#### Problem requirements:
Restate the records that follow word for word; no pictures should appear.

#### Records shown:
..............................

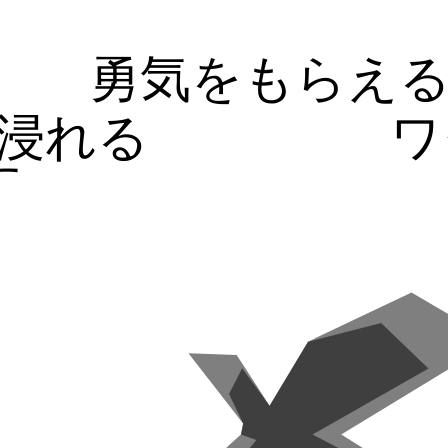
勇気をもらえ
浸れる
ワ
す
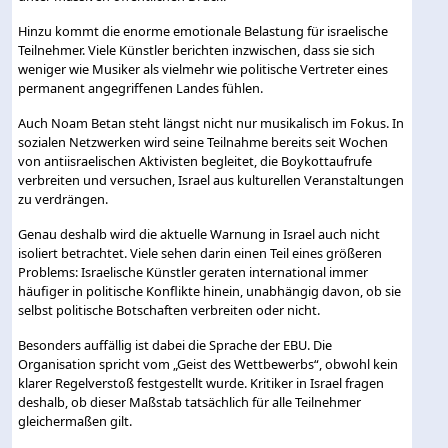
Hinzu kommt die enorme emotionale Belastung für israelische
Teilnehmer. Viele Künstler berichten inzwischen, dass sie sich
weniger wie Musiker als vielmehr wie politische Vertreter eines
permanent angegriffenen Landes fühlen.
Auch Noam Betan steht längst nicht nur musikalisch im Fokus. In
sozialen Netzwerken wird seine Teilnahme bereits seit Wochen
von antiisraelischen Aktivisten begleitet, die Boykottaufrufe
verbreiten und versuchen, Israel aus kulturellen Veranstaltungen
zu verdrängen.
Genau deshalb wird die aktuelle Warnung in Israel auch nicht
isoliert betrachtet. Viele sehen darin einen Teil eines größeren
Problems: Israelische Künstler geraten international immer
häufiger in politische Konflikte hinein, unabhängig davon, ob sie
selbst politische Botschaften verbreiten oder nicht.
Besonders auffällig ist dabei die Sprache der EBU. Die
Organisation spricht vom „Geist des Wettbewerbs“, obwohl kein
klarer Regelverstoß festgestellt wurde. Kritiker in Israel fragen
deshalb, ob dieser Maßstab tatsächlich für alle Teilnehmer
gleichermaßen gilt.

..............................

#### Response to the exercise:
勇気をもらえ
浸れる
ワ
す
Hinzu kommt die enorme emotionale Belastung für israelische
Teilnehmer. Viele Künstler berichten inzwischen, dass sie sich
weniger wie Musiker als vielmehr wie politische Vertreter eines
permanent angegriffenen Landes fühlen.
Auch Noam Betan steht längst nicht nur musikalisch im Fokus. In
sozialen Netzwerken wird seine Teilnahme bereits seit Wochen
von antiisraelischen Aktivisten begleitet, die Boykottaufrufe
verbreiten und versuchen, Israel aus kulturellen Veranstaltungen
zu verdrängen.
Genau deshalb wird die aktuelle Warnung in Israel auch nicht
isoliert betrachtet. Viele sehen darin einen Teil eines größeren
Problems: Israelische Künstler geraten international immer
häufiger in politische Konflikte hinein, unabhängig davon, ob sie
selbst politische Botschaften verbreiten oder nicht.
Besonders auffällig ist dabei die Sprache der EBU. Die
Organisation spricht vom „Geist des Wettbewerbs“, obwohl kein
klarer Regelverstoß festgestellt wurde. Kritiker in Israel fragen
deshalb, ob dieser Maßstab tatsächlich für alle Teilnehmer
gleichermaßen gilt.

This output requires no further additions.